= Stigma of print =

The stigma of print is the concept that an informal social convention restricted the literary works of aristocrats in the Tudor and Jacobean ages to private and courtly audiences — as opposed to commercial endeavours — at the risk of social disgrace if violated, and which obliged the author to profess an abhorrence of the press and to restrict his works from publication. The stigma is usually confined to creative literature rather than to pious or scholarly works. It is assumed to apply especially to poetry and drama.

The concept was first popularised by Edward Arber in 1870. Arber wrote that "The Poets of that age, wrote for their own delectation and for that of their friends: and not for the general public. They generally had the greatest aversion to their works appearing in print.". This was said to be linked to the ideal of the courtier promoted by Baldassare Castiglione, who wrote that courtiers should keep their poetic work close, only circulating them among friends.

The argument was supported by statements from George Puttenham regarding "courtly makers" who wrote poetry but who did not circulate it beyond a small circle of friends. Earlier aristocratic poets such as Thomas Wyatt and Henry Howard, Earl of Surrey had made no effort to have their works published; their poems only appeared in print after the authors' deaths. J.W. Saunders argued that for such poets publication was "an unimportant and somewhat discreditable aspect of authorship".

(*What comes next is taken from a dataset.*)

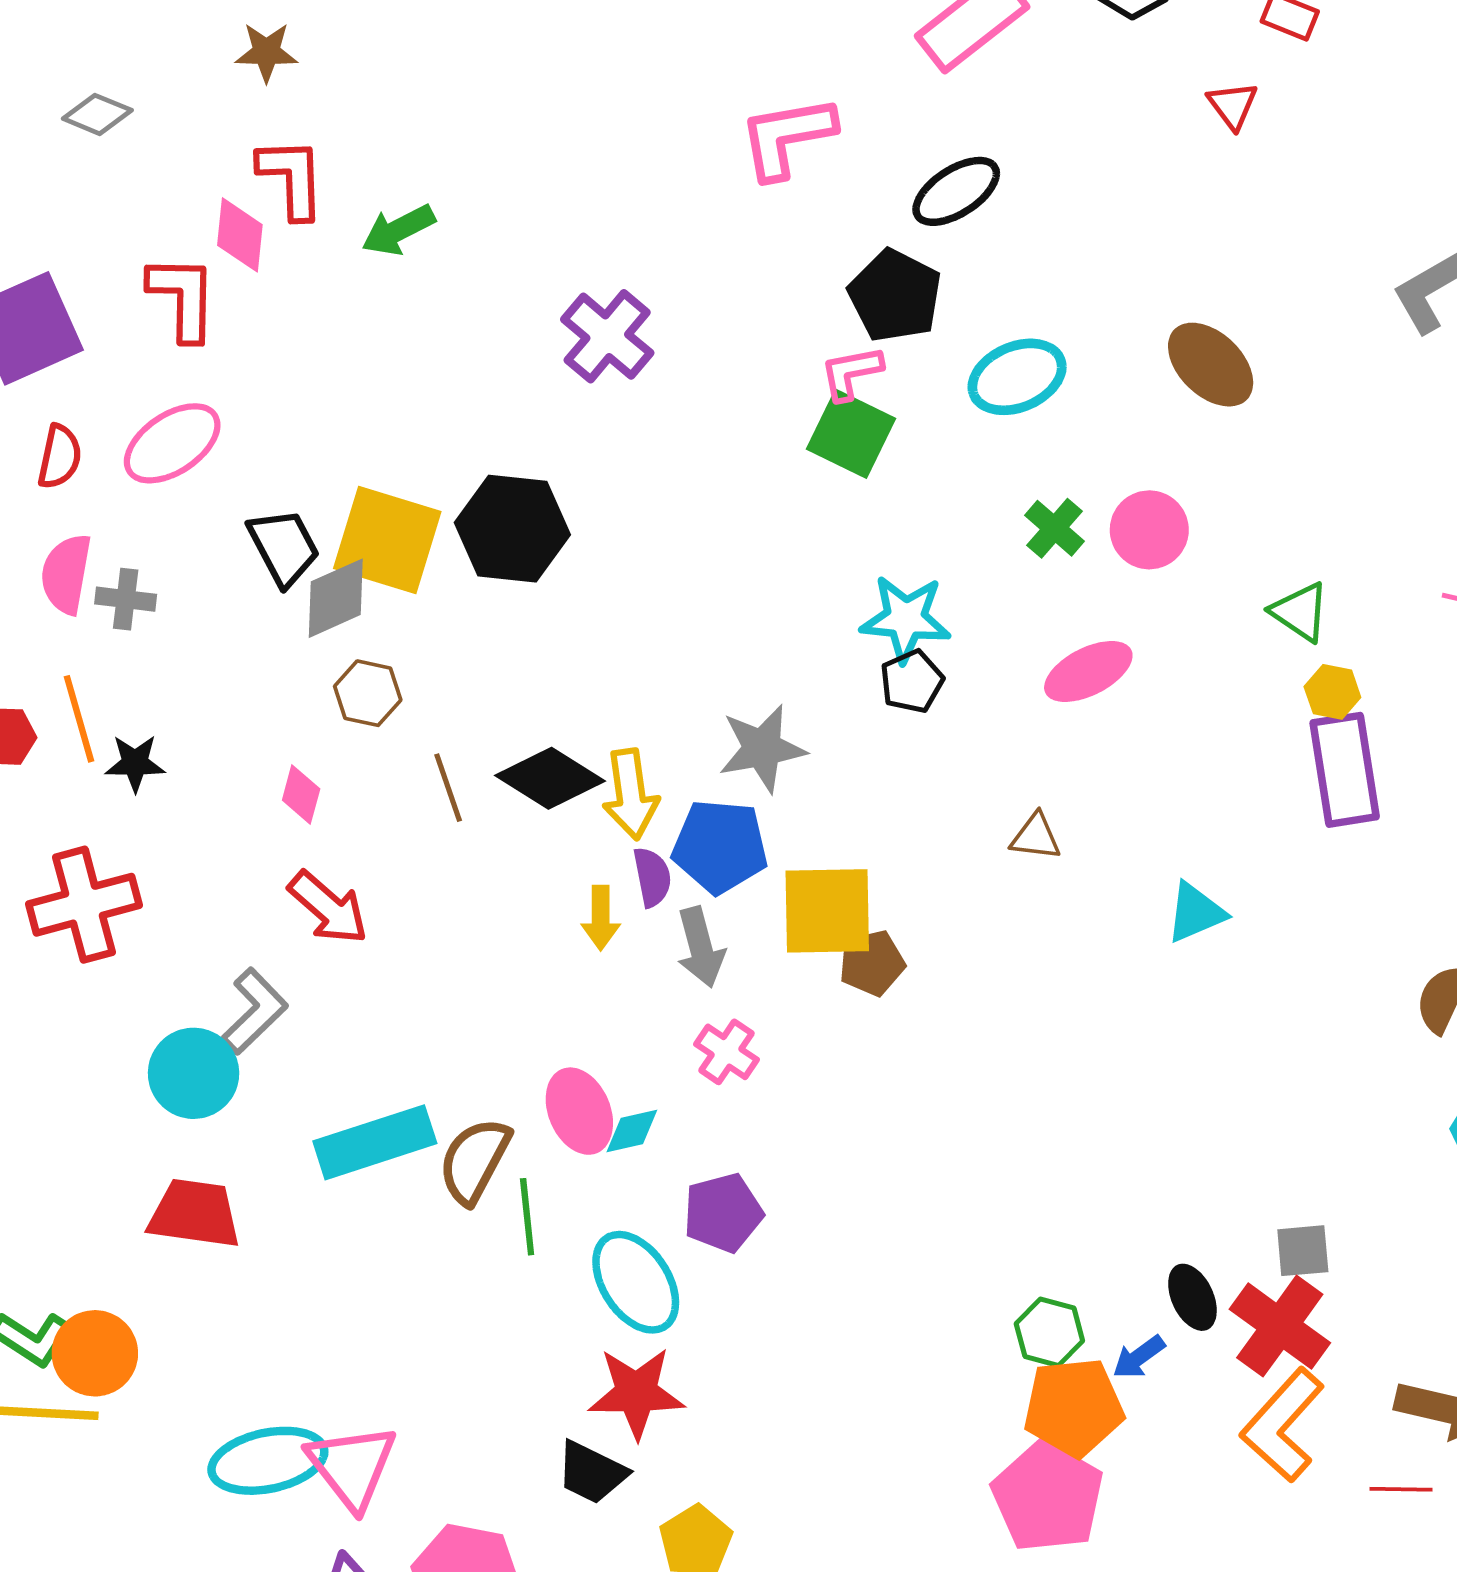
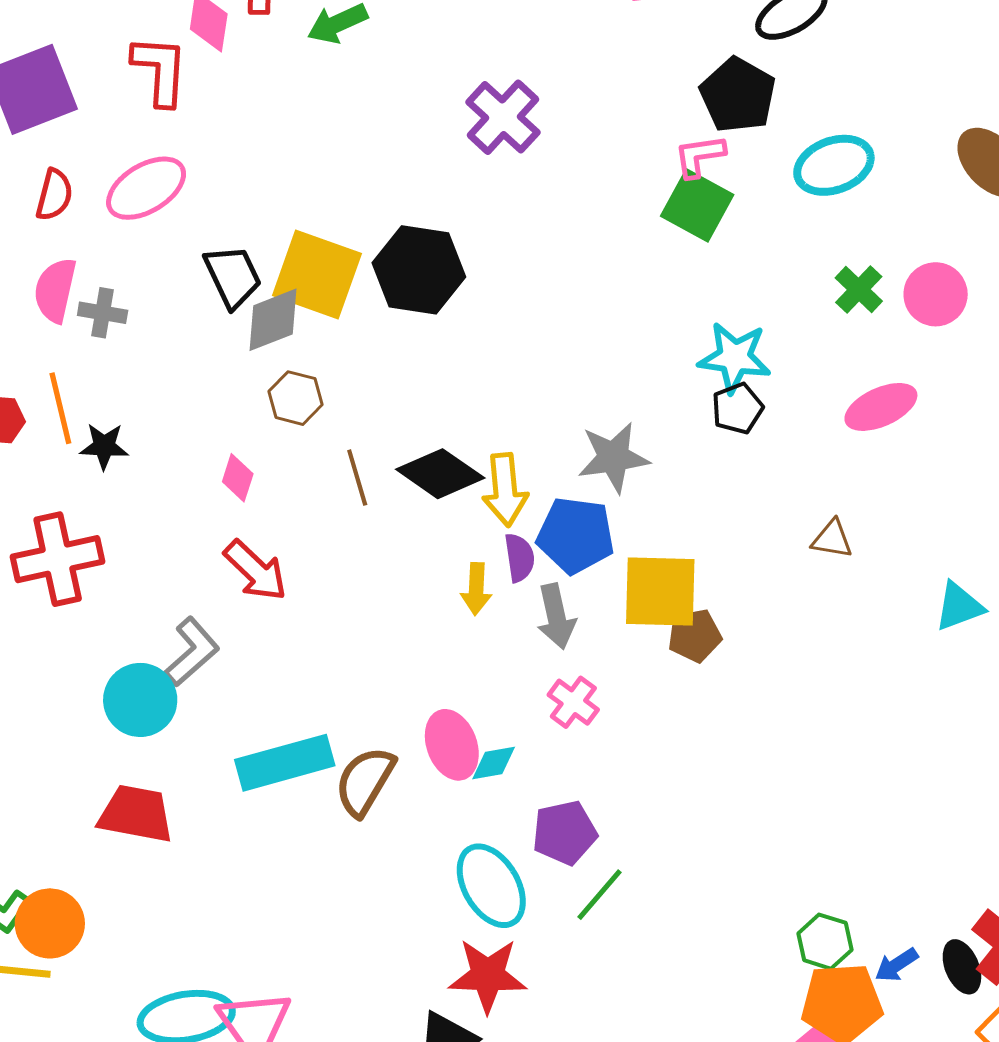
green line: (527, 1217) -> (600, 895), moved, turned 44
black ellipse: (1192, 1297) -> (962, 967), moved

While there is good evidence that aristocratic authors often acted as though they were indifferent to print publication, a number of scholars have doubted that there was any stigma associated with it by the Elizabethan age. Saunders refers to the "unimportance of the printed-book audience" for such writers. According to Ian Hamilton, the practice — if it existed — was honoured more in the breach than in the observance. Steven May argues that while there is almost no aristocratic publication of creative literature in the early Tudor period, the publication of poetry is fairly common in the reign of Elizabeth, indicating that there was little or no stigma attached to it by this period.